Impending Cold Stress
The victim exhibits:
- Pale, numb, and waxy skin
- Tense muscles
- Signs of fatigue and weakness
If these signs occur, remove the person from the cold and/or wet environment, provide external heat, and provide a hot drink. DO NOT give them alcohol, coffee, or tea.
Mild Cold Stress
The victim experiences:
- Uncontrolled shivering
- Uncoordinated movement
- Pain and discomfort
Remove the person from the cold environment, keep the head and neck covered to prevent further heat loss, provide a warm and sweetened drink (again, NO alcohol, tea, or coffee) and also provide high-energy food.
Severe Cold Stress
- Cold skin which may be bluish in color
- Weakness and poor coordination
- Slurred speech
- Exhaustion (victim will likely deny the problem and refuse help)
- Irrational and incoherent behavior
- Confusion and disorientation
- Gradual loss of consciousness
- Little or no breathing
- Physical rigidity (may appear to be dead)
If this happens, call for medical help and begin immediate external warming. One method is to put the person into a warmed sleeping bag with two other people while mild heat is applied to stop heat loss; do not, however, try to re-warm them with the heat. It is only to stop heat loss. Keep the person awake if at all possible. Check for a pulse and breathing. If neither is present, begin CPR and mouth-to-mouth resuscitation. Continue until the medical help arrives.

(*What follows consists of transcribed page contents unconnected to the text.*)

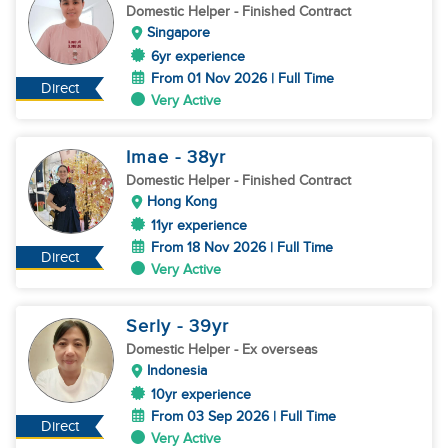
Domestic Helper
- Finished Contract
Singapore
6yr experience
From 01 Nov 2026 | Full Time
Direct
Very Active
Imae
- 38
yr
Domestic Helper
- Finished Contract
Hong Kong
11yr experience
From 18 Nov 2026 | Full Time
Direct
Very Active
Serly
- 39
yr
Domestic Helper
- Ex overseas
Indonesia
10yr experience
From 03 Sep 2026 | Full Time
Direct
Very Active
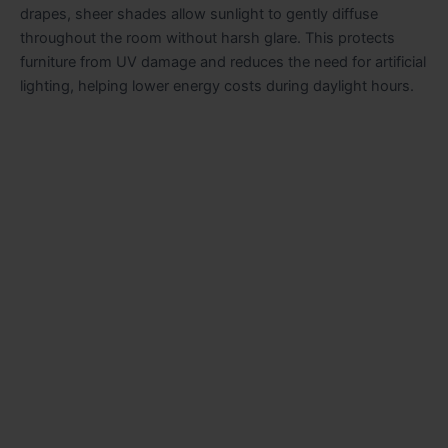
drapes, sheer shades allow sunlight to gently diffuse
throughout the room without harsh glare. This protects
furniture from UV damage and reduces the need for artificial
lighting, helping lower energy costs during daylight hours.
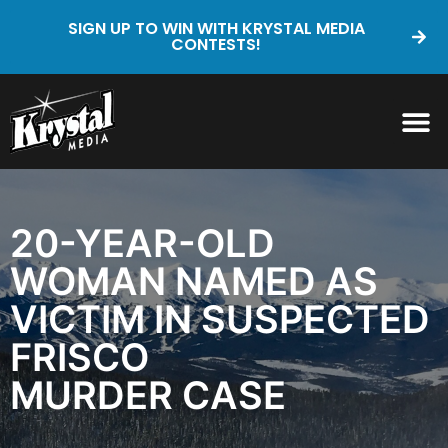
SIGN UP TO WIN WITH KRYSTAL MEDIA
CONTESTS!
20-YEAR-OLD
WOMAN NAMED AS
VICTIM IN SUSPECTED
FRISCO
MURDER CASE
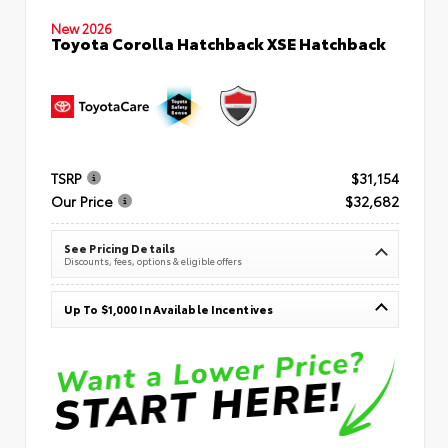
New 2026
Toyota Corolla Hatchback XSE Hatchback
TSRP
$31,154
Our Price
$32,682
See Pricing Details
Discounts, fees, options & eligible offers
Up To $1,000 In Available Incentives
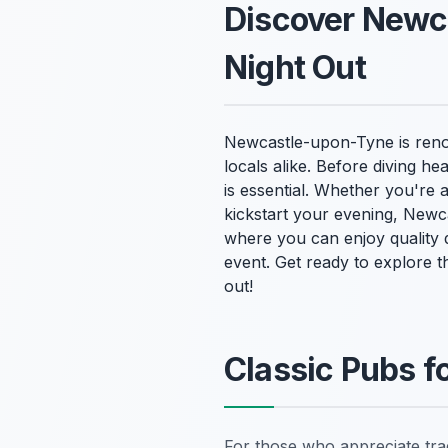
Discover Newca
Night Out
Newcastle-upon-Tyne is renown
locals alike. Before diving hea
is essential. Whether you're 
kickstart your evening, Newca
where you can enjoy quality d
event. Get ready to explore t
out!
Classic Pubs 
For those who appreciate trad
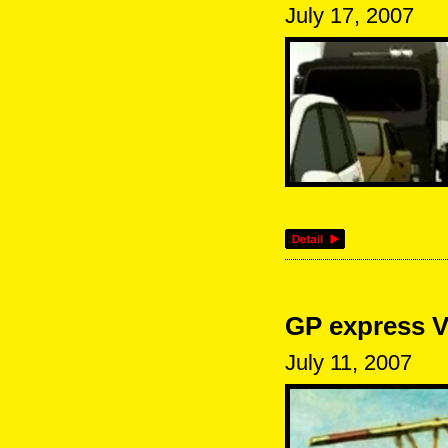
July 17, 2007
GP express V
July 11, 2007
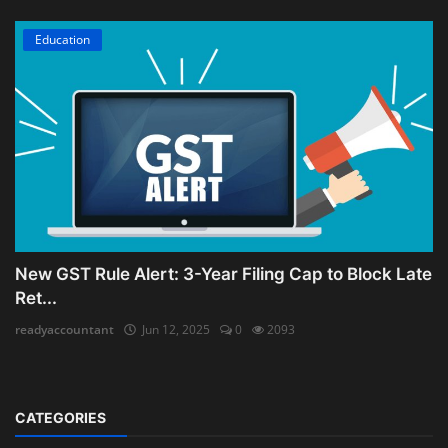
Education
New GST Rule Alert: 3-Year Filing Cap to Block Late
Ret...
readyaccountant
Jun 12, 2025
0
2093
CATEGORIES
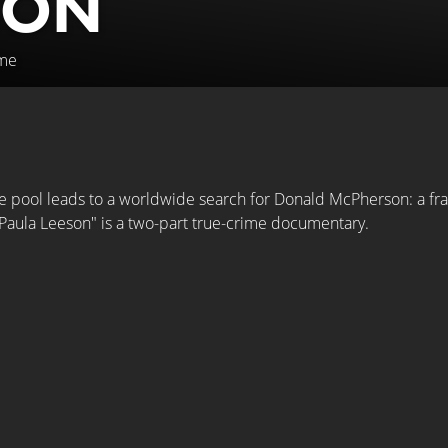
SON
ime
 pool leads to a worldwide search for Donald McPherson: a fraud
Paula Leeson" is a two-part true-crime documentary.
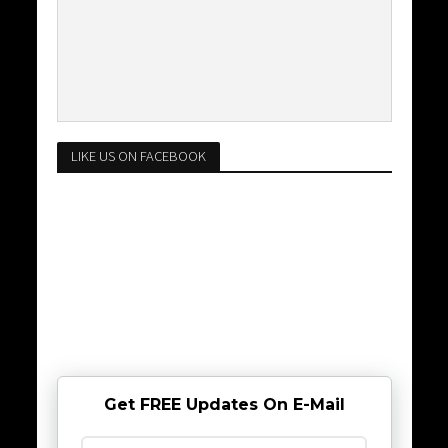
LIKE US ON FACEBOOK
Get FREE Updates On E-Mail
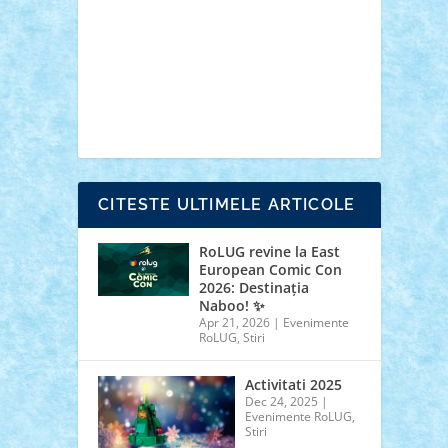
cars
castle
Chima
city
creator
Ideas
Lego movie
Marvel
minifigurine
mixels
modular
ninjago
review
Simpsons
star wars
tehnic
Brick Depot
Clevertoys
Copil
Evertoys
Land Toys
Ligomi
Pandy Toys
Toy
Joy
Toys Depot
CITESTE ULTIMELE ARTICOLE
RoLUG revine la East
European Comic Con
2026: Destinația
Naboo! ✨
Apr 21, 2026
|
Evenimente
RoLUG
,
Stiri
Activitati 2025
Dec 24, 2025
|
Evenimente RoLUG
,
Stiri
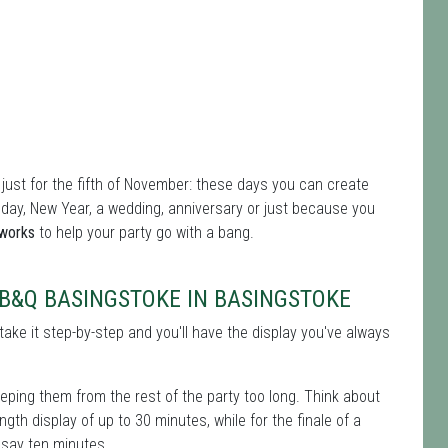
 just for the fifth of November: these days you can create
thday, New Year, a wedding, anniversary or just because you
eworks
to help your party go with a bang.
B&Q BASINGSTOKE IN BASINGSTOKE
take it step-by-step and you'll have the display you've always
keeping them from the rest of the party too long. Think about
gth display of up to 30 minutes, while for the finale of a
– say ten minutes.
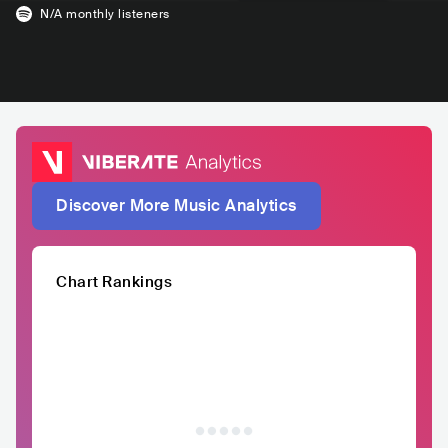
N/A
monthly listeners
Discover More Music Analytics
Chart Rankings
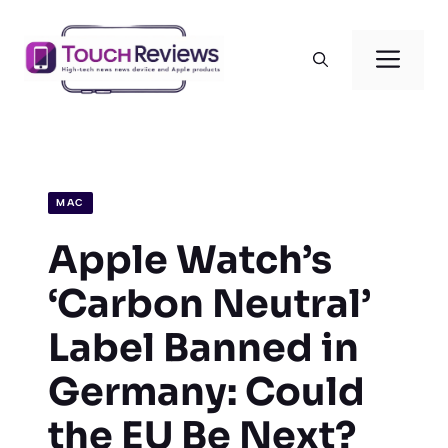
Skip
to
Men
content
MAC
Apple Watch’s
‘Carbon Neutral’
Label Banned in
Germany: Could
the EU Be Next?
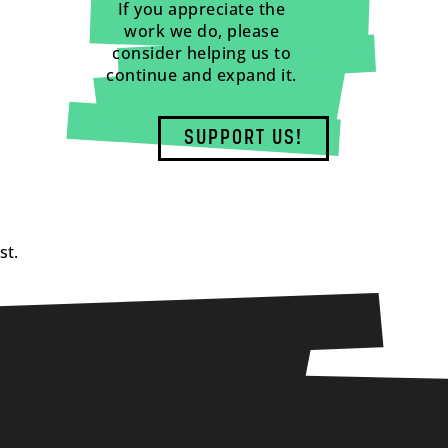
If you appreciate the
work we do, please
consider helping us to
continue and expand it.
SUPPORT US!
st.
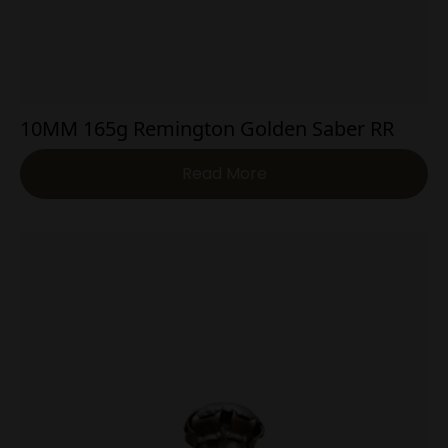
10MM 165g Remington Golden Saber RR
Read More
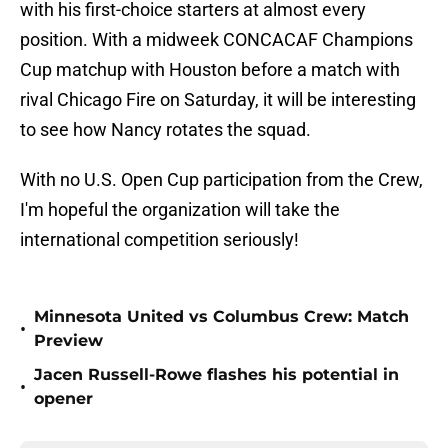
with his first-choice starters at almost every
position. With a midweek CONCACAF Champions
Cup matchup with Houston before a match with
rival Chicago Fire on Saturday, it will be interesting
to see how Nancy rotates the squad.
With no U.S. Open Cup participation from the Crew,
I'm hopeful the organization will take the
international competition seriously!
Minnesota United vs Columbus Crew: Match
•
Preview
Jacen Russell-Rowe flashes his potential in
•
opener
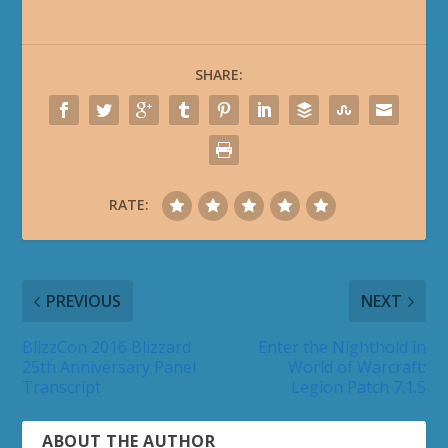
SHARE:
RATE:
PREVIOUS
NEXT
BlizzCon 2016 Blizzard
Enter the Nighthold in
25th Anniversary Panel
World of Warcraft:
Transcript
Legion Patch 7.1.5
ABOUT THE AUTHOR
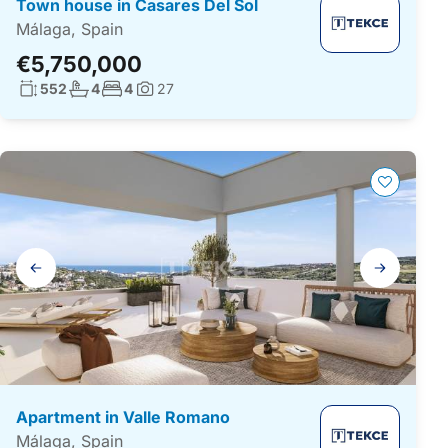
Town house in Casares Del Sol
Málaga, Spain
€5,750,000
Living surface:
No. bathrooms:
No. bedrooms:
552
4
4
27
Photos:
Gallery
navigation
Apartment in Valle Romano
Málaga, Spain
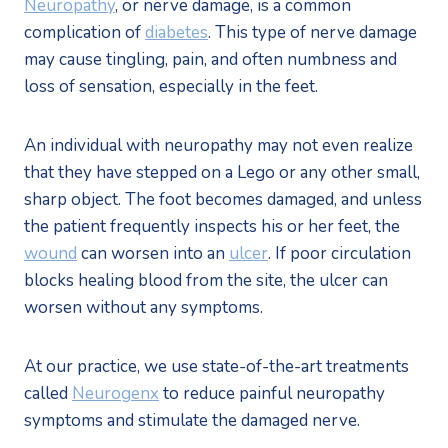
Neuropathy
, or nerve damage, is a common 
complication of 
diabetes
. This type of nerve damage 
may cause tingling, pain, and often numbness and 
loss of sensation, especially in the feet.
An individual with neuropathy may not even realize 
that they have stepped on a Lego or any other small, 
sharp object. The foot becomes damaged, and unless 
the patient frequently inspects his or her feet, the 
wound
 can worsen into an 
ulcer
. If poor circulation 
blocks healing blood from the site, the ulcer can 
worsen without any symptoms.
At our practice, we use state-of-the-art treatments 
called 
Neurogenx
 to reduce painful neuropathy 
symptoms and stimulate the damaged nerve.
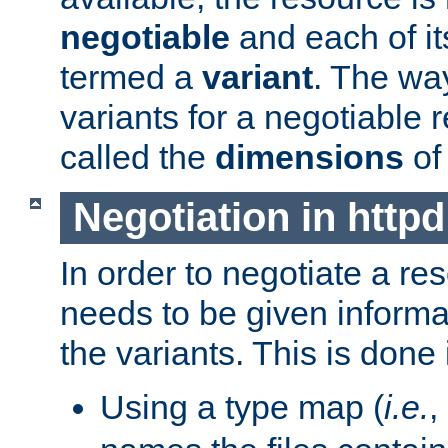
negotiable
and each of it
termed a
variant
. The wa
variants for a negotiable 
called the
dimensions
of
Negotiation in httpd
In order to negotiate a re
needs to be given informa
the variants. This is done
Using a type map (
i.e.
,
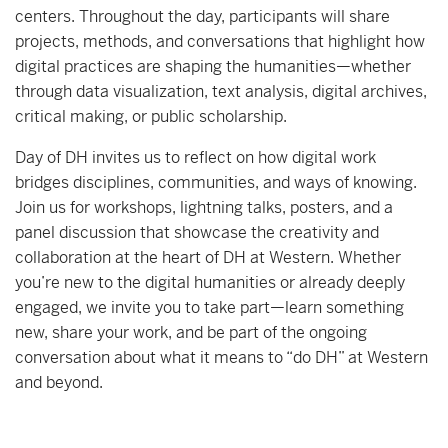
centers. Throughout the day, participants will share
projects, methods, and conversations that highlight how
digital practices are shaping the humanities—whether
through data visualization, text analysis, digital archives,
critical making, or public scholarship.
Day of DH invites us to reflect on how digital work
bridges disciplines, communities, and ways of knowing.
Join us for workshops, lightning talks, posters, and a
panel discussion that showcase the creativity and
collaboration at the heart of DH at Western. Whether
you’re new to the digital humanities or already deeply
engaged, we invite you to take part—learn something
new, share your work, and be part of the ongoing
conversation about what it means to “do DH” at Western
and beyond.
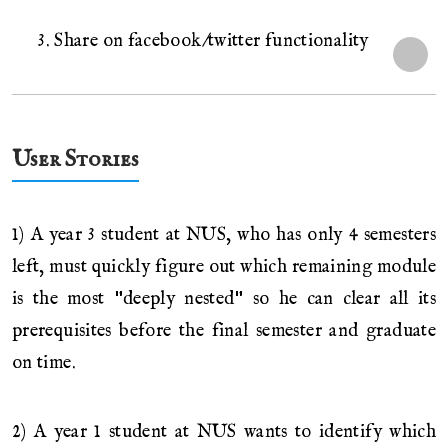
3. Share on facebook/twitter functionality
User Stories
1) A year 3 student at NUS, who has only 4 semesters
left, must quickly figure out which remaining module
is the most "deeply nested" so he can clear all its
prerequisites before the final semester and graduate
on time.
2) A year 1 student at NUS wants to identify which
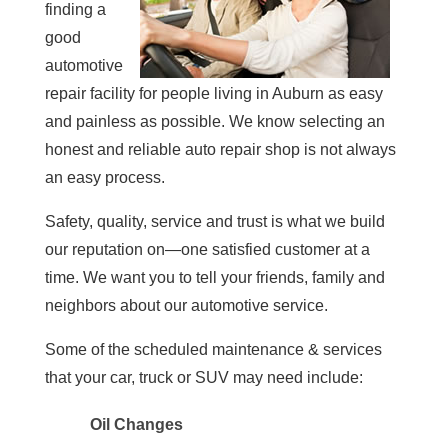
finding a
good
automotive
repair facility for people living in Auburn as easy
and painless as possible. We know selecting an
honest and reliable auto repair shop is not always
an easy process.
Safety, quality, service and trust is what we build
our reputation on—one satisfied customer at a
time. We want you to tell your friends, family and
neighbors about our automotive service.
Some of the scheduled maintenance & services
that your car, truck or SUV may need include:
Oil Changes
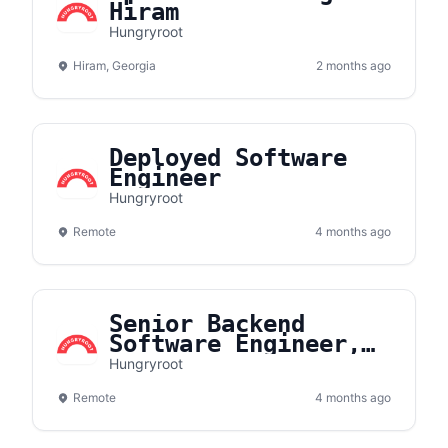
Hiram
Hungryroot
Hiram, Georgia
2 months ago
Deployed Software
Engineer
Hungryroot
Remote
4 months ago
Senior Backend
Software Engineer,
Search
Hungryroot
Remote
4 months ago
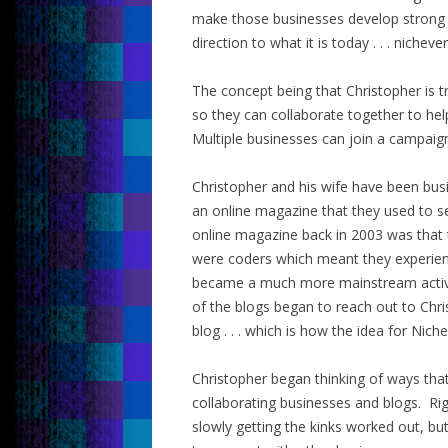
make those businesses develop strong v
direction to what it is today . . . nichever
The concept being that Christopher is 
so they can collaborate together to he
Multiple businesses can join a campaign
Christopher and his wife have been busi
an online magazine that they used to se
online magazine back in 2003 was that 
were coders which meant they experienc
became a much more mainstream activit
of the blogs began to reach out to Chri
blog . . . which is how the idea for Nich
Christopher began thinking of ways tha
collaborating businesses and blogs. Rig
slowly getting the kinks worked out, bu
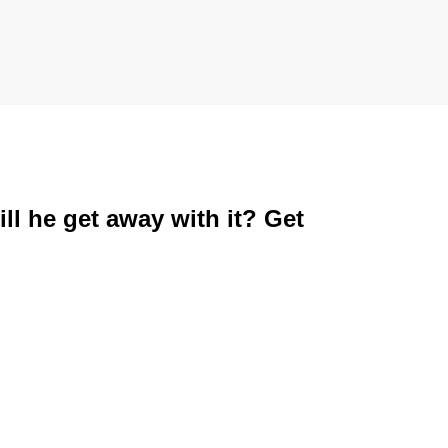
ll he get away with it? Get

Never give up on a cold stress victim.
There have been cases where people were resuscitated even when they appeared to be dead. Under no circumstances should it be allowed to progress that far, because there are many ways to prevent cold stress, each of which is a potential way to save lives.
If workers have to be out in the cold, try to heat the area. If you cannot get the area heated, work on the other factors that contribute to cold stress. Blocking off the flow of the wind through the site will significantly reduce the wind-chill factor, making it warmer in the site even though the actual temperature remains the same. Always make sure workers are properly dressed for the conditions, as even the best preventative measures can be useless if the workers don’t have enough insulation. Always monitor workers who are at risk of cold stress. Keep these measures in mind, and keep everyone safe from the cold.